*** Recorded information Section Begins ***

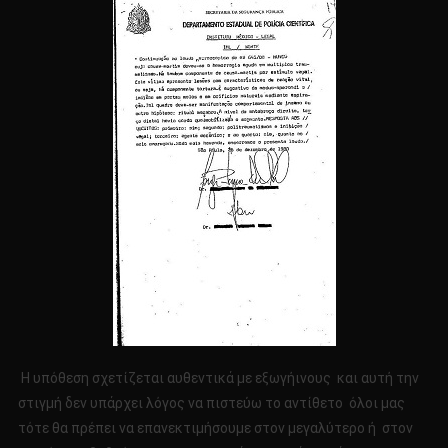
Η υπόθεση σχετίζεται αυθεντικά με εξωγήινους και αυτή την
στιγμή δεν υπάρχει λόγος να πιστεύω το αντίθετο όλοι μας
τότε θα πρέπει να επανεκτιμήσουμε στον μεγαλύτερο ή στον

*** Recorded information Section Ends ***

* [Directions] Every line of the data above should be repeated exactly. Omit the pictures.

* [Completed exercise]
Η υπόθεση σχετίζεται αυθεντικά με εξωγήινους και αυτή την
στιγμή δεν υπάρχει λόγος να πιστεύω το αντίθετο όλοι μας
τότε θα πρέπει να επανεκτιμήσουμε στον μεγαλύτερο ή στον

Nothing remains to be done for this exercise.